Available data:

◇ ◇ ◇

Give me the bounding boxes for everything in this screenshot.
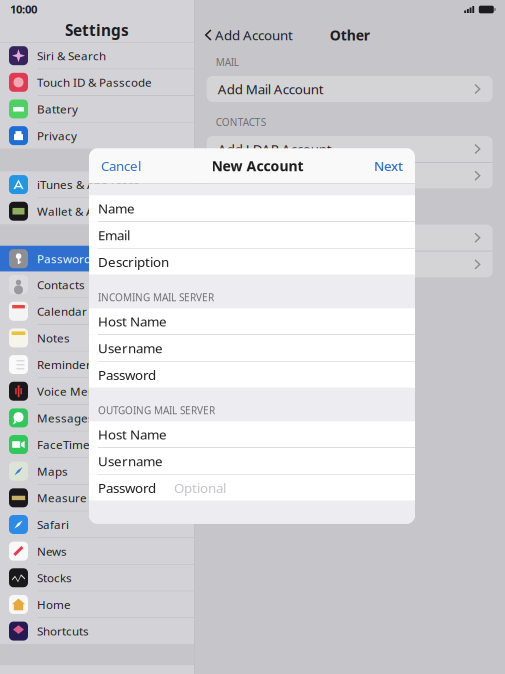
- staticText: OUTGOING MAIL SERVER: [98, 404, 215, 417]
- button[interactable]: iTunes & App Store: [0, 172, 194, 198]
- staticText: News: [37, 543, 67, 559]
- staticText: Email: [98, 226, 130, 244]
- staticText: Stocks: [37, 570, 72, 586]
- staticText: Touch ID & Passcode: [37, 75, 152, 90]
- staticText: Voice Memos: [37, 384, 112, 399]
- button[interactable]: Siri & Search: [0, 43, 194, 69]
- button[interactable]: Passwords: [0, 246, 194, 272]
- staticText: Optional: [174, 479, 226, 497]
- button[interactable]: FaceTime: [0, 432, 194, 457]
- staticText: Host Name: [98, 312, 167, 330]
- staticText: Host Name: [98, 426, 167, 443]
- button[interactable]: Wallet & Apple Pay: [0, 198, 194, 224]
- staticText: Measure: [37, 490, 87, 506]
- staticText: Password: [98, 366, 156, 384]
- button[interactable]: Measure: [0, 485, 194, 511]
- button[interactable]: Voice Memos: [0, 378, 194, 404]
- button[interactable]: Add CardDAV Account: [207, 163, 493, 189]
- staticText: Add CardDAV Account: [218, 167, 352, 184]
- button[interactable]: Notes: [0, 325, 194, 351]
- staticText: New Account: [212, 156, 304, 175]
- staticText: Home: [37, 597, 71, 612]
- button[interactable]: Add Account: [195, 22, 325, 48]
- button[interactable]: Add CalDAV Account: [207, 225, 493, 251]
- staticText: INCOMING MAIL SERVER: [98, 291, 214, 304]
- staticText: Messages: [37, 410, 94, 426]
- staticText: Add Mail Account: [218, 80, 324, 98]
- staticText: Battery: [37, 101, 78, 117]
- staticText: Notes: [37, 330, 70, 346]
- button[interactable]: News: [0, 538, 194, 564]
- staticText: Password: [98, 479, 156, 497]
- button[interactable]: Home: [0, 591, 194, 617]
- button[interactable]: Reminders: [0, 352, 194, 378]
- button[interactable]: Touch ID & Passcode: [0, 69, 194, 95]
- button[interactable]: Calendar: [0, 298, 194, 324]
- staticText: Safari: [37, 517, 69, 532]
- button[interactable]: Cancel: [89, 148, 153, 183]
- button[interactable]: Privacy: [0, 123, 194, 148]
- button[interactable]: Shortcuts: [0, 618, 194, 644]
- button[interactable]: Stocks: [0, 565, 194, 591]
- staticText: Username: [98, 452, 163, 470]
- button[interactable]: Next: [362, 148, 415, 183]
- staticText: Privacy: [37, 128, 77, 143]
- button[interactable]: Battery: [0, 96, 194, 122]
- staticText: MAIL: [216, 55, 239, 69]
- staticText: Siri & Search: [37, 48, 106, 63]
- staticText: Description: [98, 253, 169, 271]
- staticText: CONTACTS: [216, 115, 266, 129]
- staticText: Reminders: [37, 357, 97, 372]
- staticText: Shortcuts: [37, 623, 89, 639]
- staticText: Name: [98, 200, 135, 217]
- staticText: Next: [374, 157, 403, 175]
- staticText: Cancel: [101, 157, 141, 175]
- button[interactable]: Add Subscribed Calendar: [207, 251, 493, 277]
- staticText: 10:00: [10, 2, 37, 16]
- button[interactable]: Messages: [0, 405, 194, 431]
- button[interactable]: Contacts: [0, 272, 194, 298]
- button[interactable]: Safari: [0, 512, 194, 537]
- staticText: Maps: [37, 464, 68, 479]
- staticText: Contacts: [37, 277, 85, 292]
- staticText: Passwords: [37, 251, 97, 266]
- button[interactable]: Add LDAP Account: [207, 136, 493, 162]
- staticText: Add Account: [215, 26, 293, 44]
- staticText: Settings: [65, 20, 129, 40]
- staticText: iTunes & App Store: [37, 177, 140, 192]
- staticText: Wallet & Apple Pay: [37, 204, 140, 219]
- staticText: Calendar: [37, 304, 87, 319]
- button[interactable]: Maps: [0, 458, 194, 484]
- staticText: Add LDAP Account: [218, 140, 332, 158]
- staticText: FaceTime: [37, 437, 90, 452]
- staticText: Other: [330, 26, 370, 44]
- staticText: Username: [98, 339, 163, 357]
- button[interactable]: Add Mail Account: [207, 76, 493, 102]
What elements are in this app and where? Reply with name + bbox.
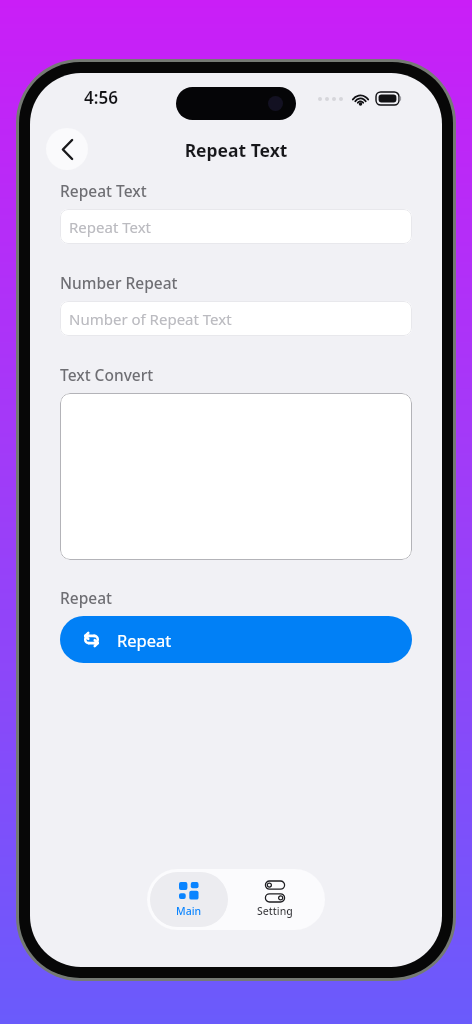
- staticText: Repeat Text: [30, 138, 442, 162]
- staticText: Repeat: [117, 629, 172, 651]
- staticText: Setting: [257, 904, 293, 918]
- staticText: 4:56: [84, 86, 118, 109]
- button[interactable]: Number of Repeat Text: [60, 301, 412, 336]
- staticText: Repeat Text: [69, 217, 152, 237]
- button[interactable]: Repeat: [60, 616, 412, 663]
- staticText: Number of Repeat Text: [69, 309, 232, 329]
- staticText: Main: [176, 904, 202, 918]
- button[interactable]: Main: [150, 872, 228, 927]
- staticText: Repeat Text: [60, 180, 147, 201]
- staticText: Number Repeat: [60, 272, 178, 293]
- staticText: Text Convert: [60, 364, 154, 385]
- button[interactable]: Setting: [228, 872, 322, 927]
- button[interactable]: Repeat Text: [60, 209, 412, 244]
- button[interactable]: [60, 393, 412, 560]
- button[interactable]: Back: [46, 128, 88, 170]
- staticText: Repeat: [60, 587, 113, 608]
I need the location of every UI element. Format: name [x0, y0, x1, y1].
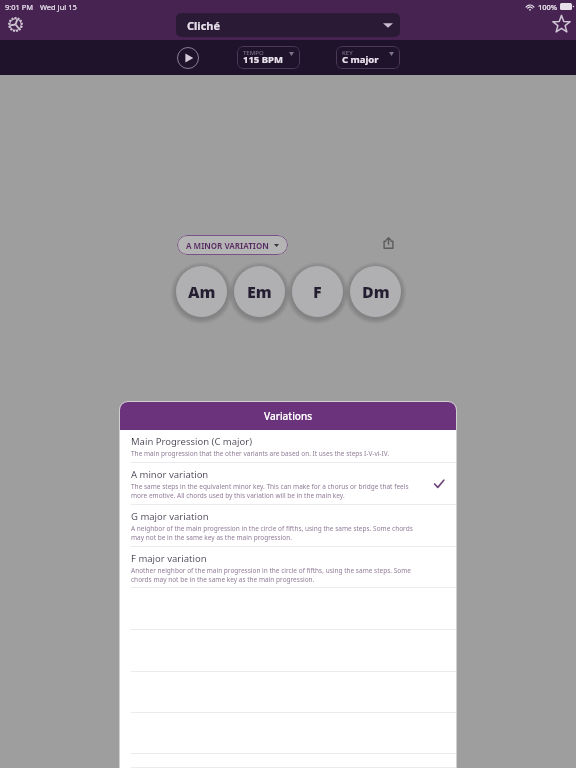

◇ ◇ ◇

Every entry should come back exactly as written, only without images.

Give me the bounding boxes for everything in this screenshot.
- staticText: OUTGOING MAIL SERVER: [98, 404, 215, 417]
- button[interactable]: iTunes & App Store: [0, 172, 194, 198]
- staticText: News: [37, 543, 67, 559]
- staticText: Email: [98, 226, 130, 244]
- staticText: Stocks: [37, 570, 72, 586]
- staticText: Touch ID & Passcode: [37, 75, 152, 90]
- staticText: Voice Memos: [37, 384, 112, 399]
- button[interactable]: Siri & Search: [0, 43, 194, 69]
- button[interactable]: Passwords: [0, 246, 194, 272]
- staticText: Optional: [174, 479, 226, 497]
- button[interactable]: FaceTime: [0, 432, 194, 457]
- staticText: Host Name: [98, 312, 167, 330]
- staticText: Host Name: [98, 426, 167, 443]
- button[interactable]: Wallet & Apple Pay: [0, 198, 194, 224]
- staticText: Measure: [37, 490, 87, 506]
- staticText: Password: [98, 366, 156, 384]
- button[interactable]: Measure: [0, 485, 194, 511]
- button[interactable]: Voice Memos: [0, 378, 194, 404]
- button[interactable]: Add CardDAV Account: [207, 163, 493, 189]
- staticText: Add CardDAV Account: [218, 167, 352, 184]
- button[interactable]: Notes: [0, 325, 194, 351]
- staticText: New Account: [212, 156, 304, 175]
- staticText: Home: [37, 597, 71, 612]
- button[interactable]: Add Account: [195, 22, 325, 48]
- button[interactable]: Add CalDAV Account: [207, 225, 493, 251]
- staticText: INCOMING MAIL SERVER: [98, 291, 214, 304]
- staticText: Messages: [37, 410, 94, 426]
- staticText: Add Mail Account: [218, 80, 324, 98]
- staticText: Battery: [37, 101, 78, 117]
- staticText: Notes: [37, 330, 70, 346]
- button[interactable]: News: [0, 538, 194, 564]
- staticText: Password: [98, 479, 156, 497]
- button[interactable]: Home: [0, 591, 194, 617]
- button[interactable]: Reminders: [0, 352, 194, 378]
- button[interactable]: Touch ID & Passcode: [0, 69, 194, 95]
- button[interactable]: Calendar: [0, 298, 194, 324]
- staticText: Safari: [37, 517, 69, 532]
- button[interactable]: Cancel: [89, 148, 153, 183]
- button[interactable]: Privacy: [0, 123, 194, 148]
- button[interactable]: Shortcuts: [0, 618, 194, 644]
- button[interactable]: Stocks: [0, 565, 194, 591]
- staticText: Username: [98, 452, 163, 470]
- button[interactable]: Next: [362, 148, 415, 183]
- staticText: Privacy: [37, 128, 77, 143]
- button[interactable]: Battery: [0, 96, 194, 122]
- staticText: MAIL: [216, 55, 239, 69]
- staticText: Siri & Search: [37, 48, 106, 63]
- staticText: Description: [98, 253, 169, 271]
- staticText: CONTACTS: [216, 115, 266, 129]
- staticText: Reminders: [37, 357, 97, 372]
- staticText: Shortcuts: [37, 623, 89, 639]
- staticText: Name: [98, 200, 135, 217]
- staticText: Next: [374, 157, 403, 175]
- staticText: Cancel: [101, 157, 141, 175]
- button[interactable]: Add Subscribed Calendar: [207, 251, 493, 277]
- staticText: 10:00: [10, 2, 37, 16]
- button[interactable]: Messages: [0, 405, 194, 431]
- button[interactable]: Contacts: [0, 272, 194, 298]
- button[interactable]: Safari: [0, 512, 194, 537]
- staticText: Maps: [37, 464, 68, 479]
- staticText: Contacts: [37, 277, 85, 292]
- staticText: Passwords: [37, 251, 97, 266]
- button[interactable]: Add LDAP Account: [207, 136, 493, 162]
- staticText: Add Account: [215, 26, 293, 44]
- staticText: Settings: [65, 20, 129, 40]
- staticText: iTunes & App Store: [37, 177, 140, 192]
- staticText: Wallet & Apple Pay: [37, 204, 140, 219]
- staticText: Calendar: [37, 304, 87, 319]
- button[interactable]: Maps: [0, 458, 194, 484]
- staticText: Add LDAP Account: [218, 140, 332, 158]
- staticText: FaceTime: [37, 437, 90, 452]
- staticText: Other: [330, 26, 370, 44]
- staticText: Username: [98, 339, 163, 357]
- button[interactable]: Add Mail Account: [207, 76, 493, 102]
What elements are in this app and where? Reply with name + bbox.
- staticText: Repeat Text: [30, 138, 442, 162]
- staticText: Repeat: [117, 629, 172, 651]
- staticText: Setting: [257, 904, 293, 918]
- staticText: 4:56: [84, 86, 118, 109]
- button[interactable]: Number of Repeat Text: [60, 301, 412, 336]
- staticText: Repeat Text: [69, 217, 152, 237]
- button[interactable]: Repeat: [60, 616, 412, 663]
- staticText: Number of Repeat Text: [69, 309, 232, 329]
- staticText: Main: [176, 904, 202, 918]
- button[interactable]: Main: [150, 872, 228, 927]
- staticText: Repeat Text: [60, 180, 147, 201]
- staticText: Number Repeat: [60, 272, 178, 293]
- staticText: Text Convert: [60, 364, 154, 385]
- button[interactable]: Setting: [228, 872, 322, 927]
- button[interactable]: Repeat Text: [60, 209, 412, 244]
- button[interactable]: [60, 393, 412, 560]
- button[interactable]: Back: [46, 128, 88, 170]
- staticText: Repeat: [60, 587, 113, 608]
I need the location of every UI element. Format: name [x0, y0, x1, y1].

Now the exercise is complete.